» PROBLEM
This exercise calls for retyping every line below exactly, with the images omitted.

» DATA EXTRACT
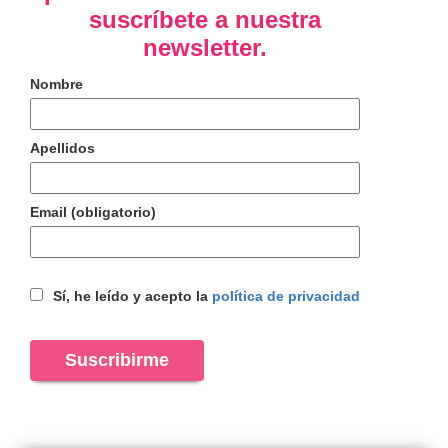
suscríbete a nuestra
newsletter.
Nombre
Apellidos
Email (obligatorio)
Sí, he leído y acepto la
política de privacidad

» OUTPUT FOR THIS EXERCISE
suscríbete a nuestra
newsletter.
Nombre
Apellidos
Email (obligatorio)
Sí, he leído y acepto la
política de privacidad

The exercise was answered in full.